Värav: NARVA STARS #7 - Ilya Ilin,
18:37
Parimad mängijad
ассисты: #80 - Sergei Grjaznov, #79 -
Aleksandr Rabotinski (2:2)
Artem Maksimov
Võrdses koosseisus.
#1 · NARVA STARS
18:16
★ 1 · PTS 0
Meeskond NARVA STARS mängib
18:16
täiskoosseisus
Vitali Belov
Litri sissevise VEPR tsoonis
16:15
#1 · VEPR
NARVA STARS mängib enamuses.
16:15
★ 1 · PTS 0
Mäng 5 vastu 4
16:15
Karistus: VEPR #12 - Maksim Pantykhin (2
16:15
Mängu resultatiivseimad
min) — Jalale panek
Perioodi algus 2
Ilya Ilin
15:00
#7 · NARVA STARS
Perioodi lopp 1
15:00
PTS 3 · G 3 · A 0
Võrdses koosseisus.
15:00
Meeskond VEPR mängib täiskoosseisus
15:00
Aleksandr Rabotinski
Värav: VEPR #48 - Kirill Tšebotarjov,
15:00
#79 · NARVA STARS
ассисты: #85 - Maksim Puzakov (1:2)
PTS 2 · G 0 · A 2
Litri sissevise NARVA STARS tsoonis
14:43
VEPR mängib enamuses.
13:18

-------------------------

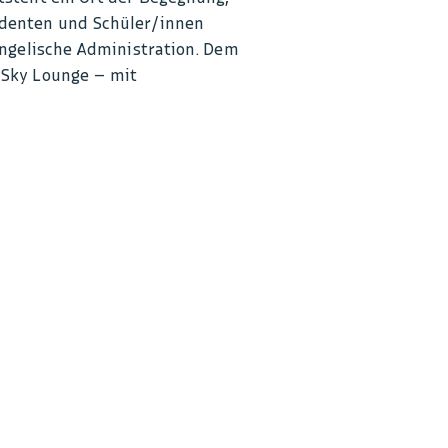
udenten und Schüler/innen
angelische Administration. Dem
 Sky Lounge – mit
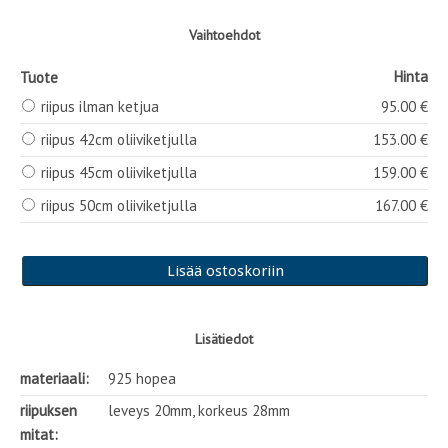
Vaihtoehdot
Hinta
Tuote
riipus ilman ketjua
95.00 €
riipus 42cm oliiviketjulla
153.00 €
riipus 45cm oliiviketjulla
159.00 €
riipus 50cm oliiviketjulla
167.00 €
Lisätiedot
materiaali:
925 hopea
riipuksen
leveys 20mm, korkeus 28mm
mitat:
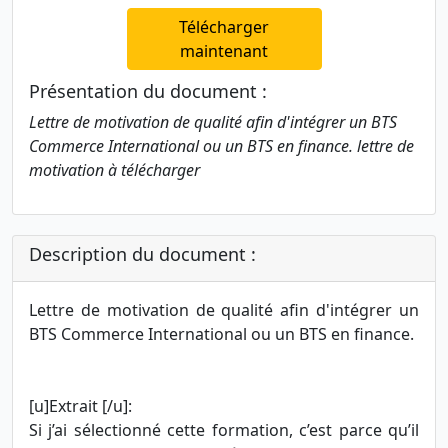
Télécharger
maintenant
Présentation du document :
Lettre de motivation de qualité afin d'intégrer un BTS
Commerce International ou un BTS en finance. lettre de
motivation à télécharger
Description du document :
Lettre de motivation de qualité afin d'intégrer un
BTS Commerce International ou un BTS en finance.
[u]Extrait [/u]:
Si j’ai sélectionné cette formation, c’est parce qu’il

-------------------------

▸ **TASK TO CARRY OUT**
Say how many lines above contain "Rabotinski", and give no words besides the number.

▸ **ANSWER SECTION**
2